=== WHAT IS BEING ASKED ===
As output, give the exact lines from the one containing "usuario no tiene" through the end of the listing below, both included, without the pictures.

=== PROVIDED RECORDS ===
====

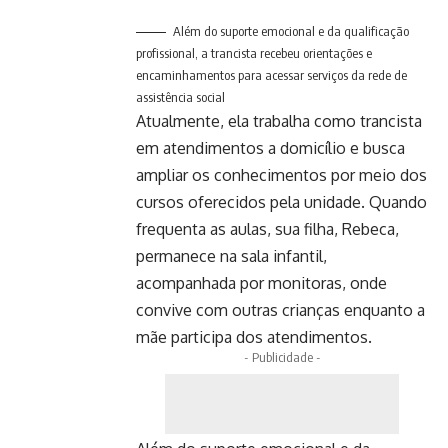
Além do suporte emocional e da qualificação
profissional, a trancista recebeu orientações e
encaminhamentos para acessar serviços da rede de
assistência social
Atualmente, ela trabalha como trancista
em atendimentos a domicílio e busca
ampliar os conhecimentos por meio dos
cursos oferecidos pela unidade. Quando
frequenta as aulas, sua filha, Rebeca,
permanece na sala infantil,
acompanhada por monitoras, onde
convive com outras crianças enquanto a
mãe participa dos atendimentos.
- Publicidade -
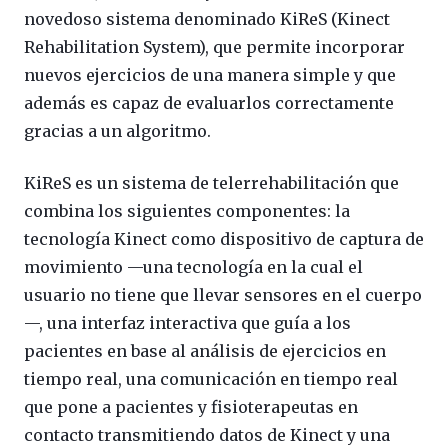
novedoso sistema denominado KiReS (Kinect
Rehabilitation System), que permite incorporar
nuevos ejercicios de una manera simple y que
además es capaz de evaluarlos correctamente
gracias a un algoritmo.
KiReS es un sistema de telerrehabilitación que
combina los siguientes componentes: la
tecnología Kinect como dispositivo de captura de
movimiento —una tecnología en la cual el
usuario no tiene que llevar sensores en el cuerpo
—, una interfaz interactiva que guía a los
pacientes en base al análisis de ejercicios en
tiempo real, una comunicación en tiempo real
que pone a pacientes y fisioterapeutas en
contacto transmitiendo datos de Kinect y una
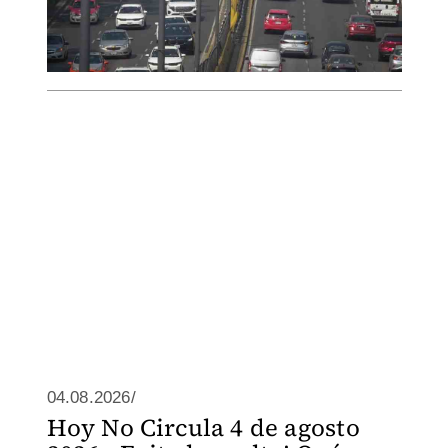
04.08.2026/
Hoy No Circula 4 de agosto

====

=== TASK SOLUTION ===
usuario no tiene que llevar sensores en el cuerpo
—, una interfaz interactiva que guía a los
pacientes en base al análisis de ejercicios en
tiempo real, una comunicación en tiempo real
que pone a pacientes y fisioterapeutas en
contacto transmitiendo datos de Kinect y una
04.08.2026/
Hoy No Circula 4 de agosto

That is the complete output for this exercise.